**What you need to do**
Nothing in the entries may be altered; copy them all exactly.

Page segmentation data
····················
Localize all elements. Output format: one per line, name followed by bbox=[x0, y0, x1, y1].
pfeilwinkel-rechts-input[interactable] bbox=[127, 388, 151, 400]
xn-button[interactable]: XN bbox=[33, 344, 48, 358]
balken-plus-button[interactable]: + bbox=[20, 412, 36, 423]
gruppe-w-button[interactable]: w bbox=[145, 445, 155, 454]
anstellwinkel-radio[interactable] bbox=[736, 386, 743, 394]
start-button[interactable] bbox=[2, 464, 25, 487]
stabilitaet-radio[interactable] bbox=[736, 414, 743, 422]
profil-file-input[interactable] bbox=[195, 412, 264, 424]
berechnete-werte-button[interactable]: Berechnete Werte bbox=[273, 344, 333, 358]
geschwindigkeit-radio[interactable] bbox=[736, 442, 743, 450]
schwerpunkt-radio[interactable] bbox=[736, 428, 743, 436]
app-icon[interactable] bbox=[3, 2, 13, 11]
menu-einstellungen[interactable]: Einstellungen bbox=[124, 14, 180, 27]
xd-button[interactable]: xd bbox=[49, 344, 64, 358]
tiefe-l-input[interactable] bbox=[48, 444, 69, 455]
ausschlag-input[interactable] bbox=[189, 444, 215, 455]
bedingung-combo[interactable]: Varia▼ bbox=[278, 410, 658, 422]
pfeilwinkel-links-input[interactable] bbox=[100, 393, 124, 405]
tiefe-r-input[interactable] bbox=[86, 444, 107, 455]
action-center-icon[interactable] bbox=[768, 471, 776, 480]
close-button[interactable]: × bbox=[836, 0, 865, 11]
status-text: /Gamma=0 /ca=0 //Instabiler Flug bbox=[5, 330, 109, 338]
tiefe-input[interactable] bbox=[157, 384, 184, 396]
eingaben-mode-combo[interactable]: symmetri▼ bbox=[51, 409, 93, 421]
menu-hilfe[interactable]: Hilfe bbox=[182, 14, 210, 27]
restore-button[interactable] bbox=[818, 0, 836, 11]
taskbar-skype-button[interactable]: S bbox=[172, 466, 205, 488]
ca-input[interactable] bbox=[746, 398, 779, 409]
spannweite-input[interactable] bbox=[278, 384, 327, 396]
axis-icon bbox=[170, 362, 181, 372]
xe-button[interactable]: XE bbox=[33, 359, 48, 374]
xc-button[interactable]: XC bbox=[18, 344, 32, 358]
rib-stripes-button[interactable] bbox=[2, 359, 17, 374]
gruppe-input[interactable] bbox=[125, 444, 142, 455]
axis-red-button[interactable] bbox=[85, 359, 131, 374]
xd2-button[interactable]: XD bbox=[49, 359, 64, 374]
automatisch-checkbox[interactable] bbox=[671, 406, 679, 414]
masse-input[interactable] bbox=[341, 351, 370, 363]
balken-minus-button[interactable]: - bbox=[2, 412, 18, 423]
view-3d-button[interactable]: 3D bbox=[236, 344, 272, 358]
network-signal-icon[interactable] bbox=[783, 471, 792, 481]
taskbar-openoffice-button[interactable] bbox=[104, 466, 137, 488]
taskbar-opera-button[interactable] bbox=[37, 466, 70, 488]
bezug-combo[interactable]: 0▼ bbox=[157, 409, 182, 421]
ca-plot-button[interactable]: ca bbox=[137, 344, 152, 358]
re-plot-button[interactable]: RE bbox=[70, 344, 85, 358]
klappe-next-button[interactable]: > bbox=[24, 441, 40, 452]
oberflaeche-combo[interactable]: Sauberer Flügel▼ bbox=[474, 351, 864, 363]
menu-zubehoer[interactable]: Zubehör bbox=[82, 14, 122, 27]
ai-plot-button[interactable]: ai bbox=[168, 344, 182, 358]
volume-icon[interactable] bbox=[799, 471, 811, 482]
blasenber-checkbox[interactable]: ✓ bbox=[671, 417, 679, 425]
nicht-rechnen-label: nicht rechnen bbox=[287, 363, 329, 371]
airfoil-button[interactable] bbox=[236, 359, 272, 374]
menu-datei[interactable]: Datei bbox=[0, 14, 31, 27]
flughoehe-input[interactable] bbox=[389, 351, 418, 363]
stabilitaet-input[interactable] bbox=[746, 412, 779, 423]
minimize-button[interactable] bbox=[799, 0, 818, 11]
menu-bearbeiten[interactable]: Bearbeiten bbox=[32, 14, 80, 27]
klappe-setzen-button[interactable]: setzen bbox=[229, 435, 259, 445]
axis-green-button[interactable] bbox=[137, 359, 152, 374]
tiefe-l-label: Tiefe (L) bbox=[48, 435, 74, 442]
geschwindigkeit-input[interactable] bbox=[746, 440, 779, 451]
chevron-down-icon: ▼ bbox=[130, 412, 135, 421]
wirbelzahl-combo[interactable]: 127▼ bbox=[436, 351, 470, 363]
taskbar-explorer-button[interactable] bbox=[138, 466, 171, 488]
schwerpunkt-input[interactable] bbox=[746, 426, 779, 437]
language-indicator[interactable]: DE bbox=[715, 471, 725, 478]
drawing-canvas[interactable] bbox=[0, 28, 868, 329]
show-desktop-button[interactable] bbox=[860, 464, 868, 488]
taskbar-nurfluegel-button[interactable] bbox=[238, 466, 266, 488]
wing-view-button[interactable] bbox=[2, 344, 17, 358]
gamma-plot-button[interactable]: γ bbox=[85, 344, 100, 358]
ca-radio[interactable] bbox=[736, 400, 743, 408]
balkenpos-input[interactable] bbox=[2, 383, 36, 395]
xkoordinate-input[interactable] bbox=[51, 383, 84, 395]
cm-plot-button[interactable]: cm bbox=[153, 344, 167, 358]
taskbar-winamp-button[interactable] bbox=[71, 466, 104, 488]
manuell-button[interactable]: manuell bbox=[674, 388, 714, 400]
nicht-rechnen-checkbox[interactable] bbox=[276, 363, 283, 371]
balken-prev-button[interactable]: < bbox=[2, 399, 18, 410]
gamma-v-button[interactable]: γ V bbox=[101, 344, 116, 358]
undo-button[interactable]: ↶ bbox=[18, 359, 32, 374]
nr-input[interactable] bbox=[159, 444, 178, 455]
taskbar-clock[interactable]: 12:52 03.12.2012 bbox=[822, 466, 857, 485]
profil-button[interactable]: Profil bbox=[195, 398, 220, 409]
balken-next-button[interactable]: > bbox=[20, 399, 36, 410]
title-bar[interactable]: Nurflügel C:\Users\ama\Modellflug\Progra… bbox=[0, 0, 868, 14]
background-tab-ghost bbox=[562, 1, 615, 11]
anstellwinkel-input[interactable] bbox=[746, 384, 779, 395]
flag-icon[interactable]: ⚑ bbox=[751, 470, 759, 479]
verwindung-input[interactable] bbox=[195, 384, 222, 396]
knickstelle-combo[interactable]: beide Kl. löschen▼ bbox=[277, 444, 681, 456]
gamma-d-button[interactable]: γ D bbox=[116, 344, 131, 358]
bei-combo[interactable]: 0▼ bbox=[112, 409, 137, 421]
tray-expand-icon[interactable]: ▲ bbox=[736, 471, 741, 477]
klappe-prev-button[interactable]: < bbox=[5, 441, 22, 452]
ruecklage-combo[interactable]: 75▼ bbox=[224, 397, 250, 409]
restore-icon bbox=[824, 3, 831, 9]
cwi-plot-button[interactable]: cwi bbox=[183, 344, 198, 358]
····················
**Completed exercise**
Localize all elements. Output format: one per line, name followed by bbox=[x0, y0, x1, y1].
pfeilwinkel-rechts-input[interactable] bbox=[127, 388, 151, 400]
xn-button[interactable]: XN bbox=[33, 344, 48, 358]
balken-plus-button[interactable]: + bbox=[20, 412, 36, 423]
gruppe-w-button[interactable]: w bbox=[145, 445, 155, 454]
anstellwinkel-radio[interactable] bbox=[736, 386, 743, 394]
start-button[interactable] bbox=[2, 464, 25, 487]
stabilitaet-radio[interactable] bbox=[736, 414, 743, 422]
profil-file-input[interactable] bbox=[195, 412, 264, 424]
berechnete-werte-button[interactable]: Berechnete Werte bbox=[273, 344, 333, 358]
geschwindigkeit-radio[interactable] bbox=[736, 442, 743, 450]
schwerpunkt-radio[interactable] bbox=[736, 428, 743, 436]
app-icon[interactable] bbox=[3, 2, 13, 11]
menu-einstellungen[interactable]: Einstellungen bbox=[124, 14, 180, 27]
xd-button[interactable]: xd bbox=[49, 344, 64, 358]
tiefe-l-input[interactable] bbox=[48, 444, 69, 455]
ausschlag-input[interactable] bbox=[189, 444, 215, 455]
bedingung-combo[interactable]: Varia▼ bbox=[278, 410, 658, 422]
pfeilwinkel-links-input[interactable] bbox=[100, 393, 124, 405]
tiefe-r-input[interactable] bbox=[86, 444, 107, 455]
action-center-icon[interactable] bbox=[768, 471, 776, 480]
close-button[interactable]: × bbox=[836, 0, 865, 11]
status-text: /Gamma=0 /ca=0 //Instabiler Flug bbox=[5, 330, 109, 338]
tiefe-input[interactable] bbox=[157, 384, 184, 396]
eingaben-mode-combo[interactable]: symmetri▼ bbox=[51, 409, 93, 421]
menu-hilfe[interactable]: Hilfe bbox=[182, 14, 210, 27]
restore-button[interactable] bbox=[818, 0, 836, 11]
taskbar-skype-button[interactable]: S bbox=[172, 466, 205, 488]
ca-input[interactable] bbox=[746, 398, 779, 409]
spannweite-input[interactable] bbox=[278, 384, 327, 396]
axis-icon bbox=[170, 362, 181, 372]
xe-button[interactable]: XE bbox=[33, 359, 48, 374]
xc-button[interactable]: XC bbox=[18, 344, 32, 358]
rib-stripes-button[interactable] bbox=[2, 359, 17, 374]
gruppe-input[interactable] bbox=[125, 444, 142, 455]
axis-red-button[interactable] bbox=[85, 359, 131, 374]
xd2-button[interactable]: XD bbox=[49, 359, 64, 374]
automatisch-checkbox[interactable] bbox=[671, 406, 679, 414]
masse-input[interactable] bbox=[341, 351, 370, 363]
balken-minus-button[interactable]: - bbox=[2, 412, 18, 423]
view-3d-button[interactable]: 3D bbox=[236, 344, 272, 358]
network-signal-icon[interactable] bbox=[783, 471, 792, 481]
taskbar-openoffice-button[interactable] bbox=[104, 466, 137, 488]
taskbar-opera-button[interactable] bbox=[37, 466, 70, 488]
bezug-combo[interactable]: 0▼ bbox=[157, 409, 182, 421]
ca-plot-button[interactable]: ca bbox=[137, 344, 152, 358]
re-plot-button[interactable]: RE bbox=[70, 344, 85, 358]
klappe-next-button[interactable]: > bbox=[24, 441, 40, 452]
oberflaeche-combo[interactable]: Sauberer Flügel▼ bbox=[474, 351, 864, 363]
menu-zubehoer[interactable]: Zubehör bbox=[82, 14, 122, 27]
ai-plot-button[interactable]: ai bbox=[168, 344, 182, 358]
volume-icon[interactable] bbox=[799, 471, 811, 482]
blasenber-checkbox[interactable]: ✓ bbox=[671, 417, 679, 425]
nicht-rechnen-label: nicht rechnen bbox=[287, 363, 329, 371]
airfoil-button[interactable] bbox=[236, 359, 272, 374]
menu-datei[interactable]: Datei bbox=[0, 14, 31, 27]
flughoehe-input[interactable] bbox=[389, 351, 418, 363]
stabilitaet-input[interactable] bbox=[746, 412, 779, 423]
minimize-button[interactable] bbox=[799, 0, 818, 11]
menu-bearbeiten[interactable]: Bearbeiten bbox=[32, 14, 80, 27]
klappe-setzen-button[interactable]: setzen bbox=[229, 435, 259, 445]
axis-green-button[interactable] bbox=[137, 359, 152, 374]
tiefe-l-label: Tiefe (L) bbox=[48, 435, 74, 442]
geschwindigkeit-input[interactable] bbox=[746, 440, 779, 451]
chevron-down-icon: ▼ bbox=[130, 412, 135, 421]
wirbelzahl-combo[interactable]: 127▼ bbox=[436, 351, 470, 363]
taskbar-explorer-button[interactable] bbox=[138, 466, 171, 488]
schwerpunkt-input[interactable] bbox=[746, 426, 779, 437]
language-indicator[interactable]: DE bbox=[715, 471, 725, 478]
drawing-canvas[interactable] bbox=[0, 28, 868, 329]
show-desktop-button[interactable] bbox=[860, 464, 868, 488]
taskbar-nurfluegel-button[interactable] bbox=[238, 466, 266, 488]
wing-view-button[interactable] bbox=[2, 344, 17, 358]
gamma-plot-button[interactable]: γ bbox=[85, 344, 100, 358]
ca-radio[interactable] bbox=[736, 400, 743, 408]
balkenpos-input[interactable] bbox=[2, 383, 36, 395]
xkoordinate-input[interactable] bbox=[51, 383, 84, 395]
cm-plot-button[interactable]: cm bbox=[153, 344, 167, 358]
taskbar-winamp-button[interactable] bbox=[71, 466, 104, 488]
manuell-button[interactable]: manuell bbox=[674, 388, 714, 400]
nicht-rechnen-checkbox[interactable] bbox=[276, 363, 283, 371]
balken-prev-button[interactable]: < bbox=[2, 399, 18, 410]
gamma-v-button[interactable]: γ V bbox=[101, 344, 116, 358]
undo-button[interactable]: ↶ bbox=[18, 359, 32, 374]
nr-input[interactable] bbox=[159, 444, 178, 455]
taskbar-clock[interactable]: 12:52 03.12.2012 bbox=[822, 466, 857, 485]
profil-button[interactable]: Profil bbox=[195, 398, 220, 409]
balken-next-button[interactable]: > bbox=[20, 399, 36, 410]
title-bar[interactable]: Nurflügel C:\Users\ama\Modellflug\Progra… bbox=[0, 0, 868, 14]
background-tab-ghost bbox=[562, 1, 615, 11]
anstellwinkel-input[interactable] bbox=[746, 384, 779, 395]
flag-icon[interactable]: ⚑ bbox=[751, 470, 759, 479]
verwindung-input[interactable] bbox=[195, 384, 222, 396]
knickstelle-combo[interactable]: beide Kl. löschen▼ bbox=[277, 444, 681, 456]
gamma-d-button[interactable]: γ D bbox=[116, 344, 131, 358]
bei-combo[interactable]: 0▼ bbox=[112, 409, 137, 421]
tray-expand-icon[interactable]: ▲ bbox=[736, 471, 741, 477]
klappe-prev-button[interactable]: < bbox=[5, 441, 22, 452]
ruecklage-combo[interactable]: 75▼ bbox=[224, 397, 250, 409]
restore-icon bbox=[824, 3, 831, 9]
cwi-plot-button[interactable]: cwi bbox=[183, 344, 198, 358]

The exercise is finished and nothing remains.